06 fevereiro 2007

Atribulações da Gente das Mós

Crónica das Mós

ATRIBULAÇÕES DA GENTE DAS MÓS *

De entre as muitas privações a que se tem sujeitado a pacífica gente das Mós, avulta a do abastecimento de água potável. Até há poucos anos atrás, durante os estios dilatados e escaldantes (como sempre foram), viam-se dezenas e dezenas de cântaros enfileirados e um espectáculo confrangedor: mulheres esperando horas pela sua vez, para conseguir que o ténue fiozinho de água saído dos canos públicos enchesse os respectivos cântaros. E como essa água estava longe de poder corresponder às necessidades da população, recorria-se, perigosamente, a todas as fontes de chafurdo, poços e “poçacos”, alguns deles distantes da povoação.
Como um tal estado de coisas era absolutamente insustentável, resolveram mandar reparar a canalização e proceder á ampliação da nascente, situada em pleno ribeiro. Pena foi que antes da efectivação de tais obras, não houvesse a preocupação de estudar as consequências da referida ampliação, nem tão pouco tivessem o bom senso de mandar analisar a água. Agora, durante a estiagem, nas águas turvas que saem das bicas do Cano, navegam as mais variadas castas da vermes e de outra bicharada. E as abnegadas mulheres são obrigadas a colocar na boca dos seus cântaros panos a servir de filtros, para que os indesejáveis navegantes não fundeiem nas entranhas da pobre gente...
Quer dizer: estas ampliações, longe de resolverem a falta de água que se fazia sentir, aumentaram muito o seu grau de insalubridade!
Mas será que a Natureza foi assim tão pouco generosa com a população das Mós?
Não! Nas encostas da Gricha existem três nascentes, donde brota água pura e cristalina que, depois de correr pelas empinadas ladeiras, vai desperdiças-se nas quebradas do Sambado.

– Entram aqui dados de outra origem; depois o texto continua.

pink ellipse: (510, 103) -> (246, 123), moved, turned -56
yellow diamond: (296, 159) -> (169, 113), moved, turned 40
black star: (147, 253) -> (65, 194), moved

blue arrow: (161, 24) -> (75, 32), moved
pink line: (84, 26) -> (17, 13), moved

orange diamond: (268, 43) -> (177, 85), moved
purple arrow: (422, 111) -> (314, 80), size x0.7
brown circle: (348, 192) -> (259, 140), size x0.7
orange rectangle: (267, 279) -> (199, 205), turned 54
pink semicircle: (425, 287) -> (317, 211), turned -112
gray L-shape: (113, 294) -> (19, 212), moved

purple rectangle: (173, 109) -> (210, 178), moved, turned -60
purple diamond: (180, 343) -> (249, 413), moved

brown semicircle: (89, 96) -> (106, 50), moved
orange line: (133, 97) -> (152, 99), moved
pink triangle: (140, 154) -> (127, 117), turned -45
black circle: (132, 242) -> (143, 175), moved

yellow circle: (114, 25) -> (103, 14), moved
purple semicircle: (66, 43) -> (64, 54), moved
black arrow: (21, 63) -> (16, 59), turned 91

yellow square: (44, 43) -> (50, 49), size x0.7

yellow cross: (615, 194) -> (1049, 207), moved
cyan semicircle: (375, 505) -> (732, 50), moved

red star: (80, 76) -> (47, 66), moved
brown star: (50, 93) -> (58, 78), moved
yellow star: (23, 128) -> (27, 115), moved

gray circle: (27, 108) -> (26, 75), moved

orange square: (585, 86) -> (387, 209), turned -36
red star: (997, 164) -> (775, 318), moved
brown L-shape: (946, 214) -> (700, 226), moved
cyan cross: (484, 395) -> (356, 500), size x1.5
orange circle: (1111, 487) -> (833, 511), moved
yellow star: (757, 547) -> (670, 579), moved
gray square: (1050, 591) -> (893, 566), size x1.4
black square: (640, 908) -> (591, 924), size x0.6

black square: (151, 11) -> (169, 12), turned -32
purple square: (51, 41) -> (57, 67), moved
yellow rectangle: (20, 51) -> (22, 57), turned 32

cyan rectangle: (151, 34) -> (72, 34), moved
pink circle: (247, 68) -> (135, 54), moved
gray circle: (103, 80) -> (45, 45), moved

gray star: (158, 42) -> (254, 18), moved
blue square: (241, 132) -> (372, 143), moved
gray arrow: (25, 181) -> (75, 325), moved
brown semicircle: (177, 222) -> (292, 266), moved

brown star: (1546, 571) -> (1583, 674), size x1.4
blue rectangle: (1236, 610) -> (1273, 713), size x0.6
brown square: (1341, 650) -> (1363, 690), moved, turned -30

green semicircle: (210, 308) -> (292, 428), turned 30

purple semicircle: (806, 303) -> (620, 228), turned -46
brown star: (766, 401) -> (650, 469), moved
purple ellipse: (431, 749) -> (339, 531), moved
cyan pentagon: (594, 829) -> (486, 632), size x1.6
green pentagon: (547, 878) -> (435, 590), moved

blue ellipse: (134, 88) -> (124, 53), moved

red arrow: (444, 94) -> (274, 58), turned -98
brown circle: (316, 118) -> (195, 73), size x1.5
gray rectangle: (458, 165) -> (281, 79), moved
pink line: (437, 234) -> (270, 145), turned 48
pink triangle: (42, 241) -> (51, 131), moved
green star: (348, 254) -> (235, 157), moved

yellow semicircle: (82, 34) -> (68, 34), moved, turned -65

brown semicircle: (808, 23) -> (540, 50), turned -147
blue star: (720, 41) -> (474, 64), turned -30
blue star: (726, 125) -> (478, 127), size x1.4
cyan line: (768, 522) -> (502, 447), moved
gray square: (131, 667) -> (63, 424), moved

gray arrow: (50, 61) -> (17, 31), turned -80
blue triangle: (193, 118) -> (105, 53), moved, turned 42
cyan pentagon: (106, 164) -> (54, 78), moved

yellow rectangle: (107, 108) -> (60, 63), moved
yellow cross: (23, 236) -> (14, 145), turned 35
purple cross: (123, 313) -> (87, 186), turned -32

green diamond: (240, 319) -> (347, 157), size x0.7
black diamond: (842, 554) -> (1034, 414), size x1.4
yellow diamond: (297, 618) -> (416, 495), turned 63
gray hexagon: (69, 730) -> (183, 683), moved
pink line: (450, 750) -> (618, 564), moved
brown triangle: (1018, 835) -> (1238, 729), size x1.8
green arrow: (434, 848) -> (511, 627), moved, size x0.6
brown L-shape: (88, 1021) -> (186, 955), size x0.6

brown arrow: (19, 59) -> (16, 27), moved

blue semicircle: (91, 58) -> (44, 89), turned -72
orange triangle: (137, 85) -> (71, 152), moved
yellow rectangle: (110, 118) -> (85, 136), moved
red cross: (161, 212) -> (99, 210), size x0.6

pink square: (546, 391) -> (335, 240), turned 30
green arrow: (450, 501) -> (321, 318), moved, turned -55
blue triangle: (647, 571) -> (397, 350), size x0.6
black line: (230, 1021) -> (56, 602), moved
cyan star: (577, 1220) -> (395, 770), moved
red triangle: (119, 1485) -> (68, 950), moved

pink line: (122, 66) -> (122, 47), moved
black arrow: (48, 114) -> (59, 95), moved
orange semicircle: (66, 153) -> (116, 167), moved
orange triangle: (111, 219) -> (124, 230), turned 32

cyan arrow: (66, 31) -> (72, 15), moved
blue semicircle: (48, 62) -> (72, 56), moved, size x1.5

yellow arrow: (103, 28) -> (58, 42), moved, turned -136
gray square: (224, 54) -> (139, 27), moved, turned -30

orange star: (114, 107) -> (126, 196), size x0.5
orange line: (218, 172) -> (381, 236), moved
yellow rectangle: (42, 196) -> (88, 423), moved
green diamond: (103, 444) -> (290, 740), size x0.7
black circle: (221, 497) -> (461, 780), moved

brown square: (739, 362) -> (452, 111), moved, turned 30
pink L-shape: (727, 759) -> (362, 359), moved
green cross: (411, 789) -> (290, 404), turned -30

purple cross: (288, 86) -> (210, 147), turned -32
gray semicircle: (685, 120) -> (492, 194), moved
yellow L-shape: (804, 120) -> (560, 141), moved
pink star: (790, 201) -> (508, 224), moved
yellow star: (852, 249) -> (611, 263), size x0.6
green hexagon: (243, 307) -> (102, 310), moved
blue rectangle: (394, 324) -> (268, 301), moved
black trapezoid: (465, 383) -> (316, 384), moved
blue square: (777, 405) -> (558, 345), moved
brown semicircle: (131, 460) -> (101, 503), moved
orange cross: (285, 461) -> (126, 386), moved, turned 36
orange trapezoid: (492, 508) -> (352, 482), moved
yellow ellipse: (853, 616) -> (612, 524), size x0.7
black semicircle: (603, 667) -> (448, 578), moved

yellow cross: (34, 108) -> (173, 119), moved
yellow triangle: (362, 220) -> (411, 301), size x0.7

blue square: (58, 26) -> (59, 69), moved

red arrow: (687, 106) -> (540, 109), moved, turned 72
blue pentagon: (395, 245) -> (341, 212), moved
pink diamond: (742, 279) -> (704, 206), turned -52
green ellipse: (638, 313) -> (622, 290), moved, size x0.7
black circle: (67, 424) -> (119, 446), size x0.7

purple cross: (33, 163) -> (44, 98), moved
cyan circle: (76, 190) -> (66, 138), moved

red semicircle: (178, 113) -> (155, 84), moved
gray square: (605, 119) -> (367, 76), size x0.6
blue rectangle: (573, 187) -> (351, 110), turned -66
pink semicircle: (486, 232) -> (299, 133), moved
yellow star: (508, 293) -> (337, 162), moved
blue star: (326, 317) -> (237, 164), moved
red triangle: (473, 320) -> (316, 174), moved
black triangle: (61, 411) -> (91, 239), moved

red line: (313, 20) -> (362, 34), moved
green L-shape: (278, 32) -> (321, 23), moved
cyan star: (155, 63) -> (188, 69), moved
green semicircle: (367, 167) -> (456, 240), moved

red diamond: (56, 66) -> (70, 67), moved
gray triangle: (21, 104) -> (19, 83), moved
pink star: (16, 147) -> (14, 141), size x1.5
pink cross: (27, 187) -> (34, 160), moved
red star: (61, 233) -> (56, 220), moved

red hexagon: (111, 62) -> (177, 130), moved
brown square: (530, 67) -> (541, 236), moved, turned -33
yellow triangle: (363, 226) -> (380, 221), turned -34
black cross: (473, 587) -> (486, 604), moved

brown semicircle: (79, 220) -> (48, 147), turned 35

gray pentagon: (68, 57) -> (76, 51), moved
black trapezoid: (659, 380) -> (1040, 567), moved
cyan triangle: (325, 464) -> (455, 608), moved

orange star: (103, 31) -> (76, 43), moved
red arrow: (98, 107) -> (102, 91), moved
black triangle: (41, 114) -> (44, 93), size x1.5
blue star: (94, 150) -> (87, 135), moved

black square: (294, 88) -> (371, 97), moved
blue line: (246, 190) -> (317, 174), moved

Ainda que a saúde das populações não seja um valor discutível em termos meramente económicos (como querem alguns), estamos em crer que o aproveitamento dessas águas não seria empreendimento de grande monta, dado que a Gricha fica, relativamente, a curta distância do Cano e o terreno sempre descendente, evitaria despesas com a elevação das águas.
A finalizar deixam-se aqui duas angustiantes perguntas:
Para quando a solução deste grave problema?
Quando tirarão as Mós do marasmo em que caiu?
G. Q.

* Artigo publicado em “O Fozcoense” (o único jornal então existente na região) em 16 de Junho de 1968, a pedido de um grupo de mosenses que (depois do medo o ter levado a recusar subscrever um “abaixo assinado”) me pediu para publicar este artigo que, por “precaução”, assinei somente com aquelas duas iniciais.
E ainda há quem tenha saudades dos medos e das mil atribulações desses tempos !!!

José Gomes Quadrado

Comments:
A afirmação de uma Terra está na sua gente, seja ela muito ou pouco populosa. Não é por ser uma terra em plena desertificação, que as Mós deixa de se afirmar cada vez mais, quer no contexto concelhio, quer a nível nacional. A cada dia que passa esta terra é uma surpresa.
Se uma terra vale pelo seu passado e a sua história. Cada vez mais me convenço, que resultará numa grande obra a compilação dos textos alusivos às Mós escritos pelo amigo José Quadrado complementados com as imagens minuciosamente feitas pelo Carlos Pedro.
Será que não é possível um trabalho destes? O desfio está feito.